Originally from Long Island, NY, Paul Giallorenzo is a Chicago-based improviser, composer, producer, and sound designer using piano, synthesizer, keyboards, and electronics. His work has been praised for its “inside-out” nature – his ability to push the boundaries of “conventional” jazz toward more freedom but also, on the other side, to bring a measure of structure to more avant-garde material. Writing in the online journal Point Of Departure, John Litweiler said, “His solos and aggressive duets are gems of after-Bop, after-Bley melody,” while AllAboutJazz.org lauded music that “smudges the lines between the tradition and the avant-garde.” Current working projects as a (co)leader include the Paul Giallorenzo Trio (w/ Joshua Abrams and Mikel Patrick Avery), Hearts & Minds (with Jason Stein/Chad Taylor), RedGreenBlue (with Ryan Packard, Ben LaMar Gay, and Charlie Kirchen), and a collective trio with Gerrit Hatcher and Julian Kirshner. His work can be found on the Chicago-based Delmark Records and Austin-based Astral Spirits labels, as well as various other imprints including Leo Records (UK), Not Two Records (Poland), and 482 Music (NY). Giallorenzo is the Artistic Director of the intermedia arts organization Homeroom and a co-founder and programmer of the music venue/art gallery Elastic Arts, producing hundreds of creative music concerts and art events in Chicago since 2001.
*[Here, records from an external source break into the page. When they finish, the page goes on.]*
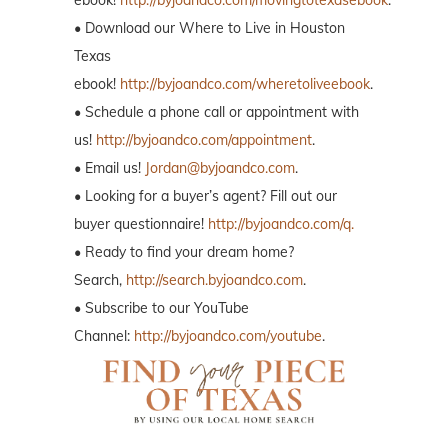
ebook!
http://byjoandco.com/movingtotexasebook
.
• Download our Where to Live in Houston
Texas
ebook!
http://byjoandco.com/wheretoliveebook
.
• Schedule a phone call or appointment with
us!
http://byjoandco.com/appointment
.
• Email us!
Jordan@byjoandco.com
.
• Looking for a buyer’s agent? Fill out our
buyer questionnaire!
http://byjoandco.com/q.
• Ready to find your dream home?
Search,
http://search.byjoandco.com
.
• Subscribe to our YouTube
Channel:
http://byjoandco.com/youtube
.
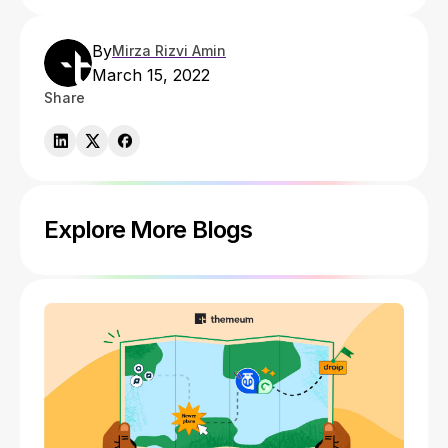
By
Mirza Rizvi Amin
March 15, 2022
Share
Explore More Blogs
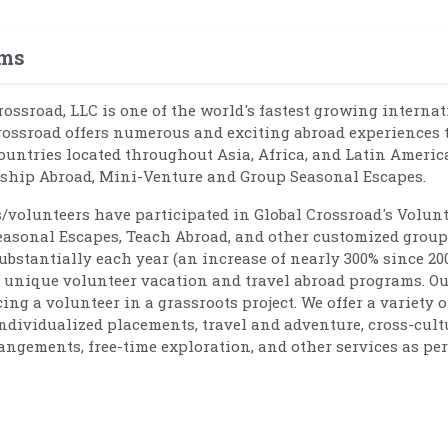
ams
Crossroad, LLC is one of the world's fastest growing interna
rossroad offers numerous and exciting abroad experiences 
ountries located throughout Asia, Africa, and Latin Americ
rnship Abroad, Mini-Venture and Group Seasonal Escapes.
s/volunteers have participated in Global Crossroad's Volun
easonal Escapes, Teach Abroad, and other customized group
bstantially each year (an increase of nearly 300% since 20
nd unique volunteer vacation and travel abroad programs. O
g a volunteer in a grassroots project. We offer a variety o
individualized placements, travel and adventure, cross-cult
angements, free-time exploration, and other services as per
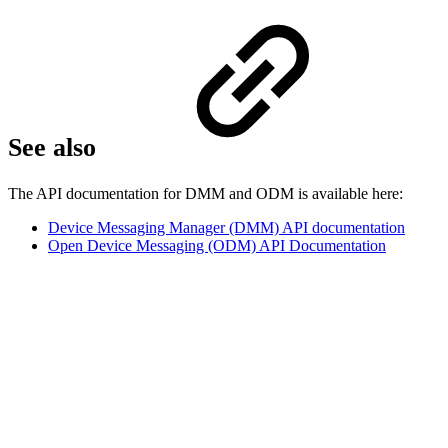
See also
The API documentation for DMM and ODM is available here:
Device Messaging Manager (DMM) API documentation
Open Device Messaging (ODM) API Documentation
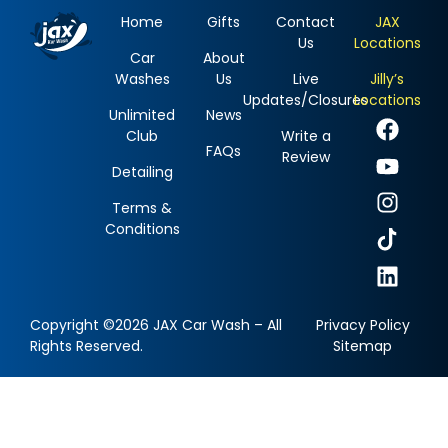
Home
Gifts
Contact
JAX
Us
Locations
Car
About
Washes
Us
Live
Jilly’s
Updates/Closures
Locations
Unlimited
News
Club
Write a
FAQs
Review
Detailing
Terms &
Conditions
Copyright ©2026 JAX Car Wash – All
Privacy Policy
Rights Reserved.
Sitemap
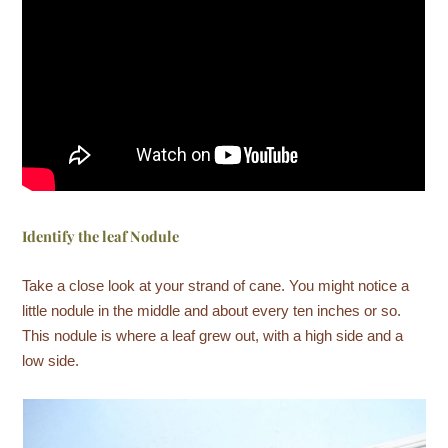
Identify the leaf Nodule
Take a close look at your strand of cane. You might notice a
little nodule in the middle and about every ten inches or so.
This nodule is where a leaf grew out, with a high side and a
low side.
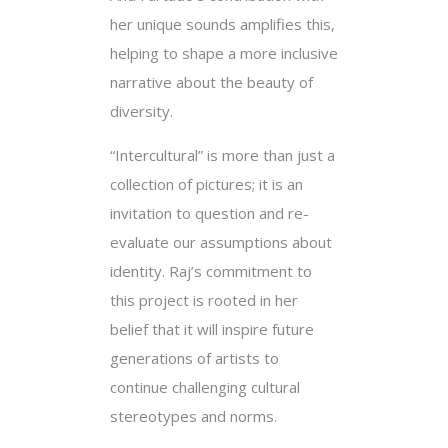
her unique sounds amplifies this,
helping to shape a more inclusive
narrative about the beauty of
diversity.
“Intercultural” is more than just a
collection of pictures; it is an
invitation to question and re-
evaluate our assumptions about
identity. Raj’s commitment to
this project is rooted in her
belief that it will inspire future
generations of artists to
continue challenging cultural
stereotypes and norms.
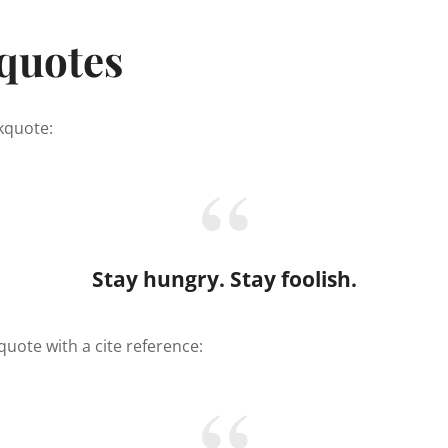
quotes
ckquote:
Stay hungry. Stay foolish.
quote with a cite reference:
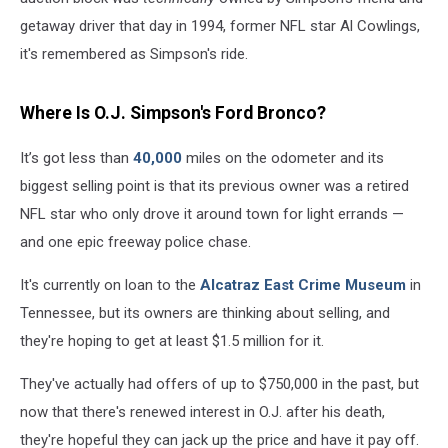
getaway driver that day in 1994, former NFL star Al Cowlings,
it's remembered as Simpson's ride.
Where Is O.J. Simpson's Ford Bronco?
It’s got less than
40,000
miles on the odometer and its
biggest selling point is that its previous owner was a retired
NFL star who only drove it around town for light errands —
and one epic freeway police chase.
It's currently on loan to the
Alcatraz East Crime Museum
in
Tennessee, but its owners are thinking about selling, and
they're hoping to get at least $1.5 million for it.
They've actually had offers of up to $750,000 in the past, but
now that there's renewed interest in O.J. after his death,
they're hopeful they can jack up the price and have it pay off.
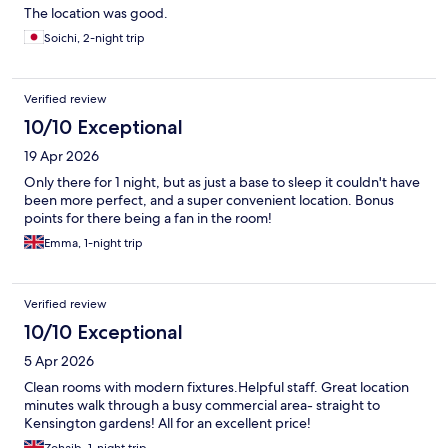
The location was good.
Soichi, 2-night trip
Verified review
10/10 Exceptional
19 Apr 2026
Only there for 1 night, but as just a base to sleep it couldn't have
been more perfect, and a super convenient location. Bonus
points for there being a fan in the room!
Emma, 1-night trip
Verified review
10/10 Exceptional
5 Apr 2026
Clean rooms with modern fixtures.Helpful staff. Great location
minutes walk through a busy commercial area- straight to
Kensington gardens! All for an excellent price!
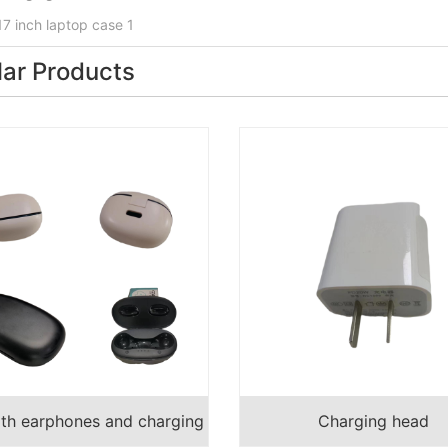
17 inch laptop case 1
lar Products
oth earphones and charging
Charging head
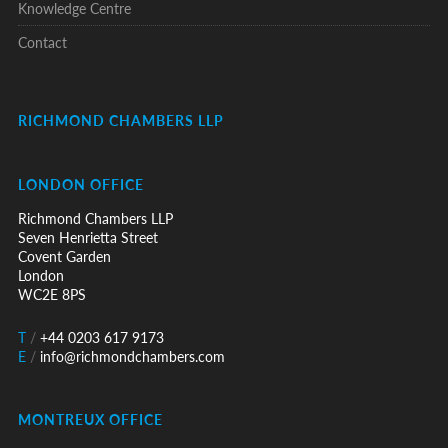
Knowledge Centre
Contact
RICHMOND CHAMBERS LLP
LONDON OFFICE
Richmond Chambers LLP
Seven Henrietta Street
Covent Garden
London
WC2E 8PS
T
/
+44 0203 617 9173
E
/
info@richmondchambers.com
MONTREUX OFFICE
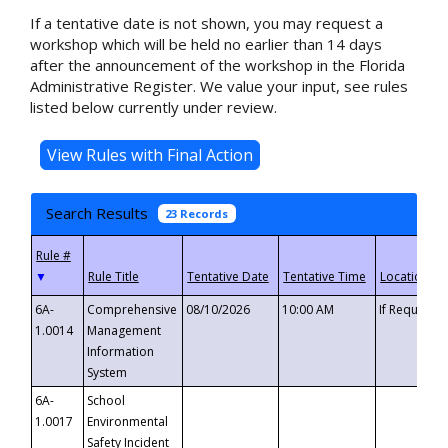
If a tentative date is not shown, you may request a
workshop which will be held no earlier than 14 days
after the announcement of the workshop in the Florida
Administrative Register. We value your input, see rules
listed below currently under review.
Search Results
23 Records
▼
6A-
Comprehensive
08/10/2026
10:00 AM
If Requeste
1.0014
Management
Information
System
6A-
School
1.0017
Environmental
Safety Incident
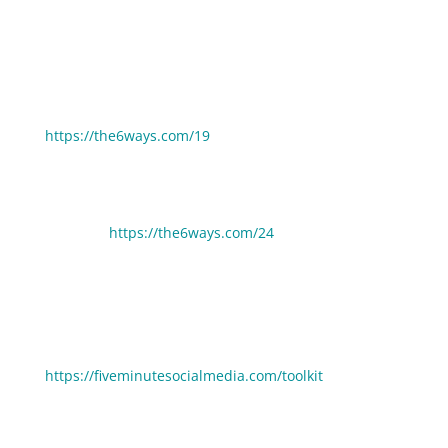
If you enjoyed this episode you may also enjoy these:
6 Ways Your Money Mindset Is Blocking Your Growth:
https://the6ways.com/19
6 Ways Entrepreneurs Can Quickly Increase Their
Visibility:
https://the6ways.com/24
🧰 Need help picking gear, tools and resources to
grow your business faster? Click here to see the stuff
we use and love:
https://fiveminutesocialmedia.com/toolkit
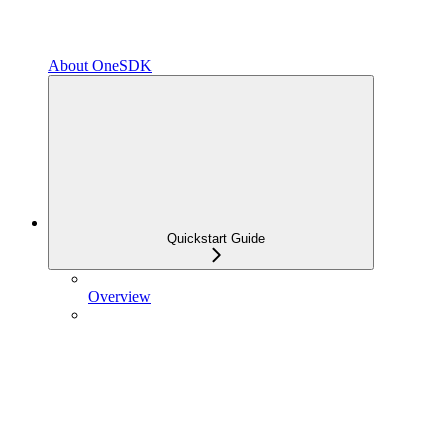
About OneSDK
Quickstart Guide
Overview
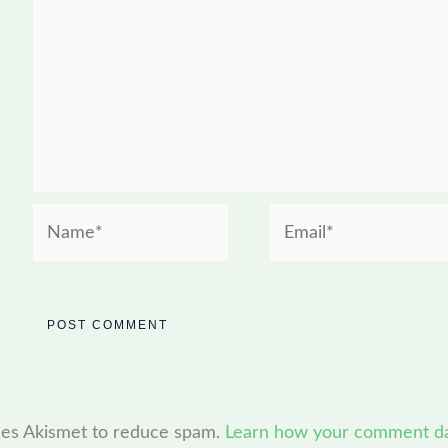
Name*
Email*
uses Akismet to reduce spam.
Learn how your comment dat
Bill Harris is a percussionist, improviser, and audio engineer in Chicago. He also operates and produces for Amalgam, a Chicago-based label and collective, and co-operates Chicago recording studio Marmalade. Bill is a prominent Chicago-based percussionist, improviser, audio engineer, and curator working in areas of improvisation, jazz, noise, rock, and bluegrass. Presented both nationally and internationally, Bill's work focuses on a number of dedicated groups, ad hoc groups, and solo work, with over three decades of experience studying, practicing, and creating music. Some of his most frequent collaborators include Ishmael Ali, Jake Wark, Carol Genetti, Emily Beisel, Allen Moore, Timothee Quost, Dave Rempis, Jim Baker, Norman Long, PT Bell, Gerrit Hatcher, Mai Sugimoto, Eli Namay, Peter Maunu, Nick Meryhew, Matt Piet, Brianna Tong, Wills McKenna, Mabel Kwan, David Fletcher, Jess McIntosh, Aaron Smith, Jeff Kimmel, Molly Jones, Keefe Jackson, and Josh Berman. Additionally, Bill focuses on solo work incorporating acoustic and electronic material, using feedback and timbral manipulation. He has recorded three solo records: MACRODOSE (2024), Blinking Glue (2022), and ONOMAT (2021).